[Data section Boundary: Start]

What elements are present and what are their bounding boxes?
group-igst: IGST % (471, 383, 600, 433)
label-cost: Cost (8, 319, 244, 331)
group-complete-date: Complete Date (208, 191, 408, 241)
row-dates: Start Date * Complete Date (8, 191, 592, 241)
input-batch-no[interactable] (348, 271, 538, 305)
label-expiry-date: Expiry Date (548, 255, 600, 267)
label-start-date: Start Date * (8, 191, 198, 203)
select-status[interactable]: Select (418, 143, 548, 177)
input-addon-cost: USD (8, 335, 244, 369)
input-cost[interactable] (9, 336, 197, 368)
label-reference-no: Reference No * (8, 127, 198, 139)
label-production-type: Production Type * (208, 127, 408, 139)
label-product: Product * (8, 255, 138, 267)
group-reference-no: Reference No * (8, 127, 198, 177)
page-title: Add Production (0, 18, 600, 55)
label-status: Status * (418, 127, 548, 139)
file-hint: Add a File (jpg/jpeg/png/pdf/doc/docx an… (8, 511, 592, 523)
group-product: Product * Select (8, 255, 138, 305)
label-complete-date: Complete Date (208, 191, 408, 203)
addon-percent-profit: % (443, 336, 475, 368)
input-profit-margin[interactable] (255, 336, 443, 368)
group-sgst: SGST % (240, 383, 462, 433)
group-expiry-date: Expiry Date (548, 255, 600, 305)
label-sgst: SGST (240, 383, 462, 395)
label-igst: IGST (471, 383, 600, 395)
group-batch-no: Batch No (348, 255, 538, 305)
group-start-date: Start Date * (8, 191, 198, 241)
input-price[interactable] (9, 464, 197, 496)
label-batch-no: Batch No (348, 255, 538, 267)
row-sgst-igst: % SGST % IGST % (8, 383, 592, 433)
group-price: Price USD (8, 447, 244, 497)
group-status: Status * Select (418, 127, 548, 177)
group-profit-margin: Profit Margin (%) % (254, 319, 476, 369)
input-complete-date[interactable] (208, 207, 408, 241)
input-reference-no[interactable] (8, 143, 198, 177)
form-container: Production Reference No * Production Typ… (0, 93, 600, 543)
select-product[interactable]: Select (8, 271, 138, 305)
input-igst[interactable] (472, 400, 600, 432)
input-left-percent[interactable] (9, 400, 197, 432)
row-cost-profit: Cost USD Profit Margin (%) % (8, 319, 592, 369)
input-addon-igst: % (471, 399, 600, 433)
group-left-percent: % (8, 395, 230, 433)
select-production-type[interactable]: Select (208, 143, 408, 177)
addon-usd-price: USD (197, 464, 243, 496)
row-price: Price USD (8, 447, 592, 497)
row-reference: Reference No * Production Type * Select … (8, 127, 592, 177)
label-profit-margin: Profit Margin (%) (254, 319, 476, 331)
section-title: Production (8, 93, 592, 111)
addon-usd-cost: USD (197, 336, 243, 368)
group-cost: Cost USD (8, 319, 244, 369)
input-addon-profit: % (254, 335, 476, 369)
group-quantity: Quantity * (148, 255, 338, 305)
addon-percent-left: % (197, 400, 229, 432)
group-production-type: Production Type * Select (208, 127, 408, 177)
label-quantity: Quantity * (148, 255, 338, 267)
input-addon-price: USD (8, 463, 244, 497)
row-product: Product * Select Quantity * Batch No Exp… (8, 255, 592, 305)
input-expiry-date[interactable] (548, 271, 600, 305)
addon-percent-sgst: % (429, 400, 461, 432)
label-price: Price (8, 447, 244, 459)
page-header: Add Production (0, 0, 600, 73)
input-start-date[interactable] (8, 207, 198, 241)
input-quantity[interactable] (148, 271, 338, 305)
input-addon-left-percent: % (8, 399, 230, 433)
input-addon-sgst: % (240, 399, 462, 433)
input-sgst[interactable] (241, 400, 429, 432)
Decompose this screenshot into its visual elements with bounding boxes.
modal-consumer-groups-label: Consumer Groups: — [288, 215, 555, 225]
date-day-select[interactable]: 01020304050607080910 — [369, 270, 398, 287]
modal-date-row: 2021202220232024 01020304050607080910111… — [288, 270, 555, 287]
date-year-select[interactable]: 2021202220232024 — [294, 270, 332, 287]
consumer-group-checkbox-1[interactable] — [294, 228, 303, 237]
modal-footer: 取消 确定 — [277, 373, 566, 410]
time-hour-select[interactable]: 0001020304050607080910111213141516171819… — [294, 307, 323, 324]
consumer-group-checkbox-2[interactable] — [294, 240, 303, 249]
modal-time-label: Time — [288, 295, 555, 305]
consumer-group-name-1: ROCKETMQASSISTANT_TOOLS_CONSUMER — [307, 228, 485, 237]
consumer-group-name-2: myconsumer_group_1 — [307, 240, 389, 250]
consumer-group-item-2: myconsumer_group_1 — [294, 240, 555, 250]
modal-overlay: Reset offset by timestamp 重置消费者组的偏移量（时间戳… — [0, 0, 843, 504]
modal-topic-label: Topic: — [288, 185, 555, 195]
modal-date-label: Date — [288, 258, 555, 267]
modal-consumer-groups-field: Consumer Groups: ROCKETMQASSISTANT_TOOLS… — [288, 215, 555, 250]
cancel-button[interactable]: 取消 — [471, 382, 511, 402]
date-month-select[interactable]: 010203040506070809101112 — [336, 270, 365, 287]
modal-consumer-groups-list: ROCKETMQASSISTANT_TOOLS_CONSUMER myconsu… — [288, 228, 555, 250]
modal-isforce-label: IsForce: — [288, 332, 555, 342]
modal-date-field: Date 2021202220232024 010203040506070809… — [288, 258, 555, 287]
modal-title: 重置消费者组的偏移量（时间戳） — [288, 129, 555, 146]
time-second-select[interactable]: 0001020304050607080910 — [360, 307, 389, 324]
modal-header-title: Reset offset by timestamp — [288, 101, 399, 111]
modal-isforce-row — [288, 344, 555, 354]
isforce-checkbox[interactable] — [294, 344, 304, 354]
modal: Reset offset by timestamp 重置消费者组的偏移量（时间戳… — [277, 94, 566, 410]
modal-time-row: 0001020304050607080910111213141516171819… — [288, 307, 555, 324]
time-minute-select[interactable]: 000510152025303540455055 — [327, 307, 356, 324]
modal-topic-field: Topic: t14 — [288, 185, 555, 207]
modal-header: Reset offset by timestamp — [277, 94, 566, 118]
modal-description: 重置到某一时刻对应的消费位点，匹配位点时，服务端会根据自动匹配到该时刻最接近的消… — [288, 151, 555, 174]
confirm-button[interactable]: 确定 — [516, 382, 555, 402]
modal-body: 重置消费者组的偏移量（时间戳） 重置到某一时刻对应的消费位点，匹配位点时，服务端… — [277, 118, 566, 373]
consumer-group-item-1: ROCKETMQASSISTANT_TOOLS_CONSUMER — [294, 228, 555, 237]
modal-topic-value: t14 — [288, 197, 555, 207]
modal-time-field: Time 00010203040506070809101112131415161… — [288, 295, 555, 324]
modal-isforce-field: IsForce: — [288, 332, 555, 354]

[Data section Boundary: End]

▸ Task to complete
Set down all the entries again, word for word.

▸ Result
What elements are present and what are their bounding boxes?
group-igst: IGST % (471, 383, 600, 433)
label-cost: Cost (8, 319, 244, 331)
group-complete-date: Complete Date (208, 191, 408, 241)
row-dates: Start Date * Complete Date (8, 191, 592, 241)
input-batch-no[interactable] (348, 271, 538, 305)
label-expiry-date: Expiry Date (548, 255, 600, 267)
label-start-date: Start Date * (8, 191, 198, 203)
select-status[interactable]: Select (418, 143, 548, 177)
input-addon-cost: USD (8, 335, 244, 369)
input-cost[interactable] (9, 336, 197, 368)
label-reference-no: Reference No * (8, 127, 198, 139)
label-production-type: Production Type * (208, 127, 408, 139)
label-product: Product * (8, 255, 138, 267)
group-reference-no: Reference No * (8, 127, 198, 177)
page-title: Add Production (0, 18, 600, 55)
label-status: Status * (418, 127, 548, 139)
file-hint: Add a File (jpg/jpeg/png/pdf/doc/docx an… (8, 511, 592, 523)
group-product: Product * Select (8, 255, 138, 305)
label-complete-date: Complete Date (208, 191, 408, 203)
addon-percent-profit: % (443, 336, 475, 368)
input-profit-margin[interactable] (255, 336, 443, 368)
group-sgst: SGST % (240, 383, 462, 433)
group-expiry-date: Expiry Date (548, 255, 600, 305)
label-sgst: SGST (240, 383, 462, 395)
label-igst: IGST (471, 383, 600, 395)
group-batch-no: Batch No (348, 255, 538, 305)
group-start-date: Start Date * (8, 191, 198, 241)
input-price[interactable] (9, 464, 197, 496)
label-batch-no: Batch No (348, 255, 538, 267)
row-sgst-igst: % SGST % IGST % (8, 383, 592, 433)
group-price: Price USD (8, 447, 244, 497)
group-status: Status * Select (418, 127, 548, 177)
group-profit-margin: Profit Margin (%) % (254, 319, 476, 369)
input-complete-date[interactable] (208, 207, 408, 241)
input-reference-no[interactable] (8, 143, 198, 177)
form-container: Production Reference No * Production Typ… (0, 93, 600, 543)
select-product[interactable]: Select (8, 271, 138, 305)
input-igst[interactable] (472, 400, 600, 432)
input-left-percent[interactable] (9, 400, 197, 432)
row-cost-profit: Cost USD Profit Margin (%) % (8, 319, 592, 369)
input-addon-igst: % (471, 399, 600, 433)
group-left-percent: % (8, 395, 230, 433)
select-production-type[interactable]: Select (208, 143, 408, 177)
addon-usd-price: USD (197, 464, 243, 496)
row-price: Price USD (8, 447, 592, 497)
row-reference: Reference No * Production Type * Select … (8, 127, 592, 177)
label-profit-margin: Profit Margin (%) (254, 319, 476, 331)
section-title: Production (8, 93, 592, 111)
addon-usd-cost: USD (197, 336, 243, 368)
group-cost: Cost USD (8, 319, 244, 369)
input-addon-profit: % (254, 335, 476, 369)
group-quantity: Quantity * (148, 255, 338, 305)
addon-percent-left: % (197, 400, 229, 432)
group-production-type: Production Type * Select (208, 127, 408, 177)
label-quantity: Quantity * (148, 255, 338, 267)
input-addon-price: USD (8, 463, 244, 497)
row-product: Product * Select Quantity * Batch No Exp… (8, 255, 592, 305)
input-expiry-date[interactable] (548, 271, 600, 305)
addon-percent-sgst: % (429, 400, 461, 432)
label-price: Price (8, 447, 244, 459)
page-header: Add Production (0, 0, 600, 73)
input-start-date[interactable] (8, 207, 198, 241)
input-quantity[interactable] (148, 271, 338, 305)
input-addon-left-percent: % (8, 399, 230, 433)
input-addon-sgst: % (240, 399, 462, 433)
input-sgst[interactable] (241, 400, 429, 432)
Decompose this screenshot into its visual elements with bounding boxes.
modal-consumer-groups-label: Consumer Groups: — [288, 215, 555, 225]
date-day-select[interactable]: 01020304050607080910 — [369, 270, 398, 287]
modal-date-row: 2021202220232024 01020304050607080910111… — [288, 270, 555, 287]
date-year-select[interactable]: 2021202220232024 — [294, 270, 332, 287]
consumer-group-checkbox-1[interactable] — [294, 228, 303, 237]
modal-footer: 取消 确定 — [277, 373, 566, 410]
time-hour-select[interactable]: 0001020304050607080910111213141516171819… — [294, 307, 323, 324]
consumer-group-checkbox-2[interactable] — [294, 240, 303, 249]
modal-time-label: Time — [288, 295, 555, 305]
consumer-group-name-1: ROCKETMQASSISTANT_TOOLS_CONSUMER — [307, 228, 485, 237]
consumer-group-name-2: myconsumer_group_1 — [307, 240, 389, 250]
consumer-group-item-2: myconsumer_group_1 — [294, 240, 555, 250]
modal-overlay: Reset offset by timestamp 重置消费者组的偏移量（时间戳… — [0, 0, 843, 504]
modal-topic-label: Topic: — [288, 185, 555, 195]
modal-date-label: Date — [288, 258, 555, 267]
modal-consumer-groups-field: Consumer Groups: ROCKETMQASSISTANT_TOOLS… — [288, 215, 555, 250]
cancel-button[interactable]: 取消 — [471, 382, 511, 402]
date-month-select[interactable]: 010203040506070809101112 — [336, 270, 365, 287]
modal-consumer-groups-list: ROCKETMQASSISTANT_TOOLS_CONSUMER myconsu… — [288, 228, 555, 250]
modal-isforce-label: IsForce: — [288, 332, 555, 342]
modal-date-field: Date 2021202220232024 010203040506070809… — [288, 258, 555, 287]
modal-title: 重置消费者组的偏移量（时间戳） — [288, 129, 555, 146]
time-second-select[interactable]: 0001020304050607080910 — [360, 307, 389, 324]
modal-header-title: Reset offset by timestamp — [288, 101, 399, 111]
modal-isforce-row — [288, 344, 555, 354]
isforce-checkbox[interactable] — [294, 344, 304, 354]
modal: Reset offset by timestamp 重置消费者组的偏移量（时间戳… — [277, 94, 566, 410]
modal-time-row: 0001020304050607080910111213141516171819… — [288, 307, 555, 324]
time-minute-select[interactable]: 000510152025303540455055 — [327, 307, 356, 324]
modal-topic-field: Topic: t14 — [288, 185, 555, 207]
modal-header: Reset offset by timestamp — [277, 94, 566, 118]
modal-description: 重置到某一时刻对应的消费位点，匹配位点时，服务端会根据自动匹配到该时刻最接近的消… — [288, 151, 555, 174]
confirm-button[interactable]: 确定 — [516, 382, 555, 402]
modal-body: 重置消费者组的偏移量（时间戳） 重置到某一时刻对应的消费位点，匹配位点时，服务端… — [277, 118, 566, 373]
consumer-group-item-1: ROCKETMQASSISTANT_TOOLS_CONSUMER — [294, 228, 555, 237]
modal-topic-value: t14 — [288, 197, 555, 207]
modal-time-field: Time 00010203040506070809101112131415161… — [288, 295, 555, 324]
modal-isforce-field: IsForce: — [288, 332, 555, 354]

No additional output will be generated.